• [PROBLEM STATEMENT]: Only a number is wanted here: the number of lines of the data that include "слово".

• [GIVEN DATA]:
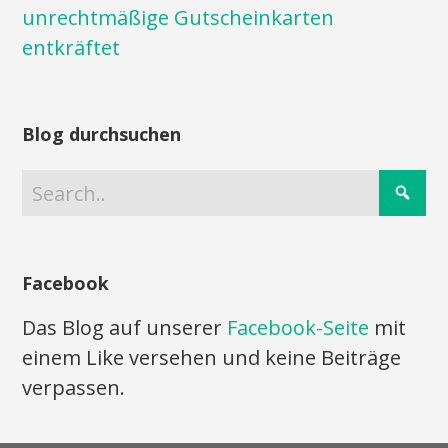
unrechtmäßige Gutscheinkarten
entkräftet
Blog durchsuchen
Facebook
Das Blog auf unserer
Facebook-Seite
mit
einem Like versehen und keine Beiträge
verpassen.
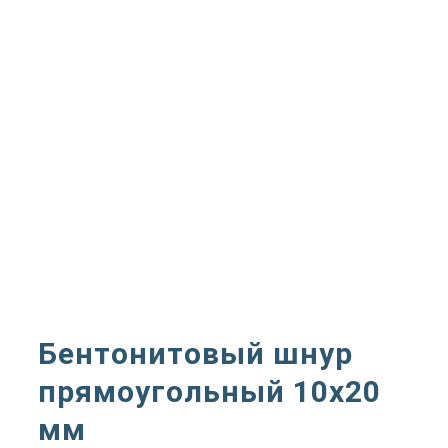
Бентонитовый шнур
прямоугольный 10х20
мм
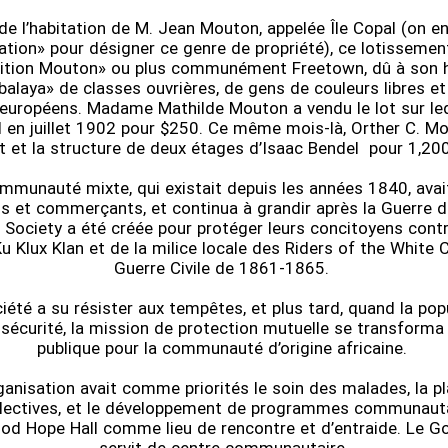
 de l’habitation de M. Jean Mouton, appelée Île Copal (on en
ation» pour désigner ce genre de propriété), ce lotissemen
tion Mouton» ou plus communément Freetown, dû à son h
mbalaya» de classes ouvrières, de gens de couleurs libres 
européens. Madame Mathilde Mouton a vendu le lot sur lequ
 en juillet 1902 pour $250. Ce même mois-là, Orther C. Mo
t et la structure de deux étages d’Isaac Bendel pour 1,20
mmunauté mixte, qui existait depuis les années 1840, ava
ns et commerçants, et continua à grandir après la Guerre 
 Society a été créée pour protéger leurs concitoyens contr
u Klux Klan et de la milice locale des Riders of the White C
Guerre Civile de 1861-1865.
iété a su résister aux tempêtes, et plus tard, quand la pop
sécurité, la mission de protection mutuelle se transforma
publique pour la communauté d’origine africaine.
ganisation avait comme priorités le soin des malades, la pl
llectives, et le développement de programmes communautai
ood Hope Hall comme lieu de rencontre et d’entraide. Le G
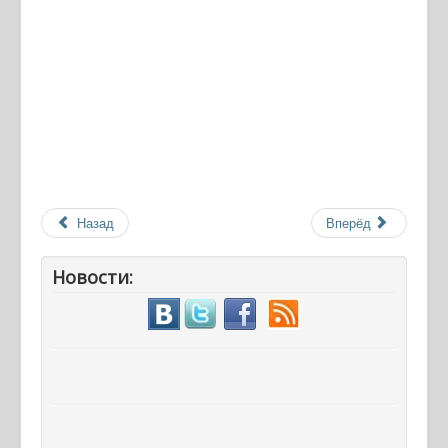
Назад
Вперёд
Новости:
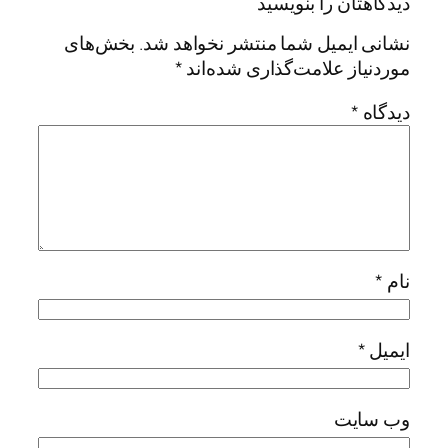
دیدگاهتان را بنویسید
نشانی ایمیل شما منتشر نخواهد شد.
بخش‌های
موردنیاز علامت‌گذاری شده‌اند
*
دیدگاه
*
نام
*
ایمیل
*
وب‌ سایت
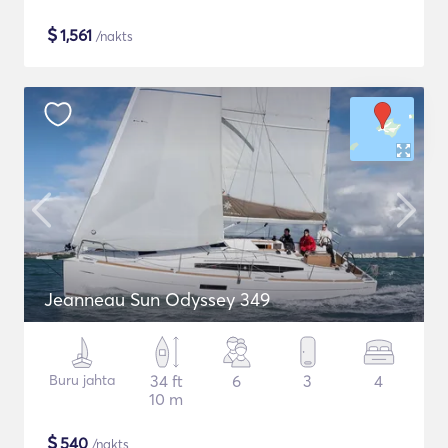
$
1,561
/nakts
Jeanneau Sun Odyssey 349
Buru jahta
34 ft
6
3
4
10 m
$
540
/nakts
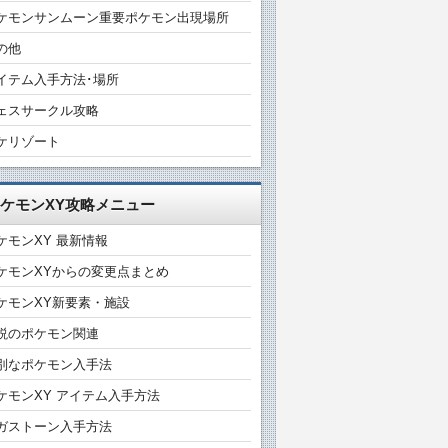
ケモンサンムーン重要ポケモン出現場所
の他
イテム入手方法･場所
ェスサークル攻略
ケリゾート
ケモンXY攻略メニュー
ケモンXY 最新情報
ケモンXYからの変更点まとめ
ケモンXY新要素・施設
説のポケモン関連
別なポケモン入手法
ケモンXY アイテム入手方法
ガストーン入手方法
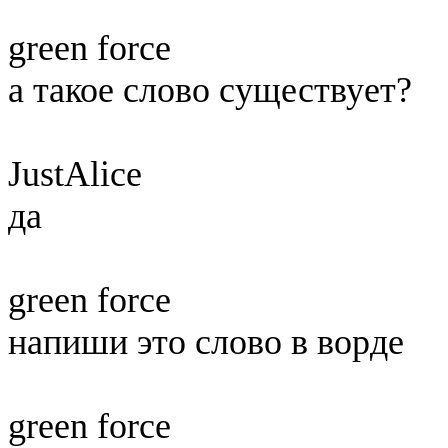
green force
а такое слово существует?
JustAlice
да
green force
напиши это слово в ворде
green force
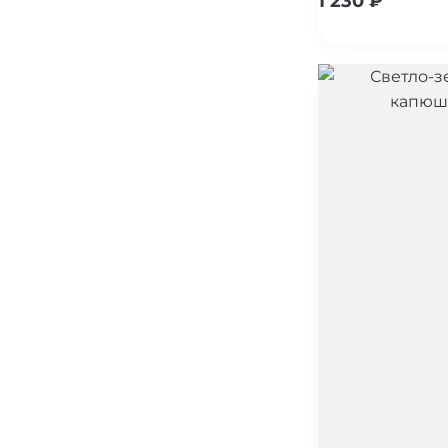
1 230
₽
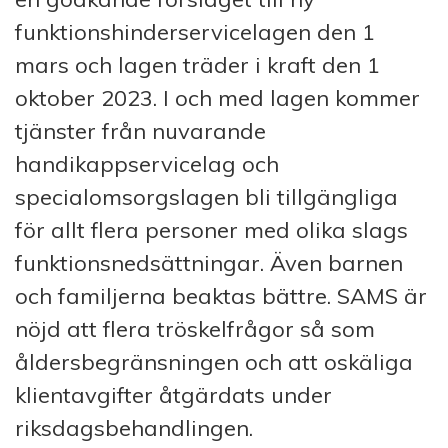
funktionshinderservicelagen den 1
mars och lagen träder i kraft den 1
oktober 2023. I och med lagen kommer
tjänster från nuvarande
handikappservicelag och
specialomsorgslagen bli tillgängliga
för allt flera personer med olika slags
funktionsnedsättningar. Även barnen
och familjerna beaktas bättre. SAMS är
nöjd att flera tröskelfrågor så som
åldersbegränsningen och att oskäliga
klientavgifter åtgärdats under
riksdagsbehandlingen.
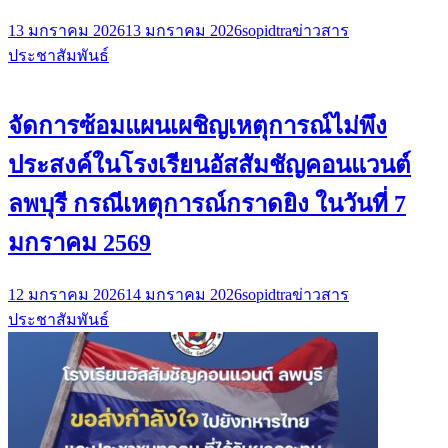
13 มกราคม 2026
13 มกราคม 2026
sopidtra
ข่าวสาร
ประชาสัมพันธ์
จัดการซ้อมแผนเผชิญเหตุการณ์ไม่พึง
ประสงค์ในโรงเรียนอัสสัมชัญคอนแวนต์
ลพบุรี กรณีเหตุการณ์กราดยิง ในวันที่ 7
มกราคม 2569
12 มกราคม 2026
14 มกราคม 2026
sopidtra
ข่าวสาร
ประชาสัมพันธ์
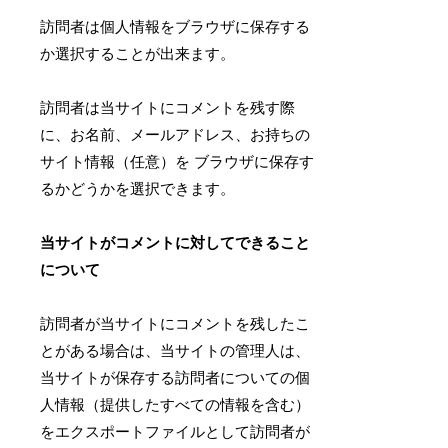
訪問者は個人情報をブラウザに保存する
か選択することが出来ます。
訪問者は当サイトにコメントを残す際
に、お名前、メールアドレス、お持ちの
サイト情報（任意）を ブラウザに保存す
るかどうかを選択できます。
当サイトがコメントに対してできること
について
訪問者が当サイトにコメントを残したこ
とがある場合は、当サイトの管理人は、
当サイトが保存する訪問者についての個
人情報（提供したすべての情報を含む）
をエクスポートファイルとして訪問者が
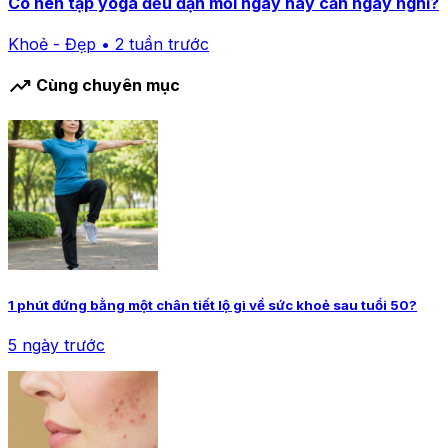
Có nên tập yoga đều đặn mỗi ngày hay cần ngày nghỉ?
Khoẻ - Đẹp • 2 tuần trước
trending_up
Cùng chuyên mục
1 phút đứng bằng một chân tiết lộ gì về sức khoẻ sau tuổi 50?
5 ngày trước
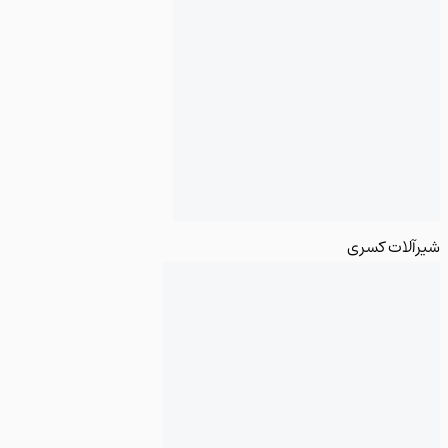
لات کسری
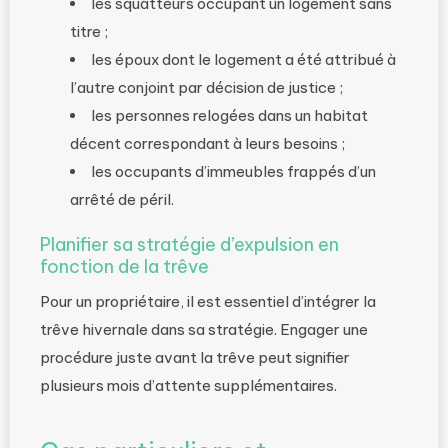
les squatteurs occupant un logement sans
titre ;
les époux dont le logement a été attribué à
l’autre conjoint par décision de justice ;
les personnes relogées dans un habitat
décent correspondant à leurs besoins ;
les occupants d’immeubles frappés d’un
arrêté de péril.
Planifier sa stratégie d’expulsion en
fonction de la trêve
Pour un propriétaire, il est essentiel d’intégrer la
trêve hivernale dans sa stratégie. Engager une
procédure juste avant la trêve peut signifier
plusieurs mois d’attente supplémentaires.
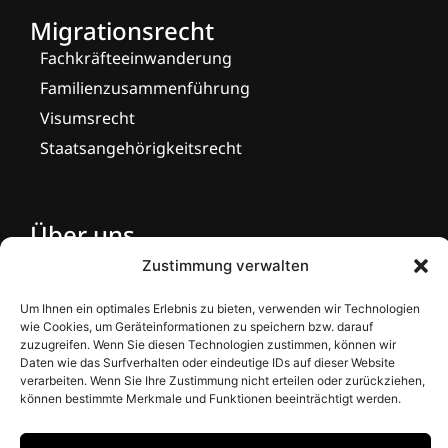
Migrationsrecht
Fachkräfteeinwanderung
Familienzusammenführung
Visumsrecht
Staatsangehörigkeitsrecht
Über uns
Team
Zustimmung verwalten
Die Kanzlei
Um Ihnen ein optimales Erlebnis zu bieten, verwenden wir Technologien
Preise
wie Cookies, um Geräteinformationen zu speichern bzw. darauf
zuzugreifen. Wenn Sie diesen Technologien zustimmen, können wir
Aktuelles
Daten wie das Surfverhalten oder eindeutige IDs auf dieser Website
Kontakt
verarbeiten. Wenn Sie Ihre Zustimmung nicht erteilen oder zurückziehen,
können bestimmte Merkmale und Funktionen beeinträchtigt werden.
Impressum
Datenschutz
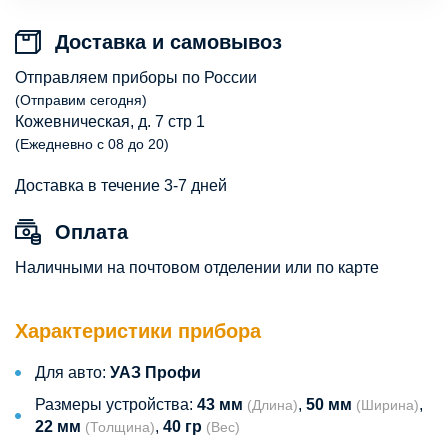
Доставка и самовывоз
Отправляем приборы по России
(Отправим сегодня)
Кожевническая, д. 7 стр 1
(Ежедневно с 08 до 20)
Доставка в течение 3-7 дней
Оплата
Наличными на почтовом отделении или по карте
Характеристики прибора
Для авто:
УАЗ Профи
Размеры устройства:
43 мм
,
50 мм
,
(Длина)
(Ширина)
22 мм
,
40 гр
(Толщина)
(Вес)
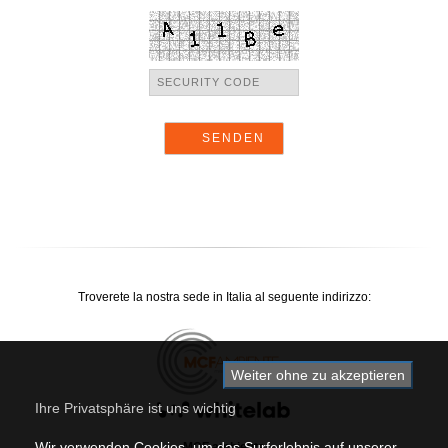
Troverete la nostra sede in Italia al seguente indirizzo:
Weiter ohne zu akzeptieren
Ihre Privatsphäre ist uns wichtig
Wir verwenden Cookies, um das Surferlebnis auf unserer
MCF ambiente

• [RESULT BELOW]: 2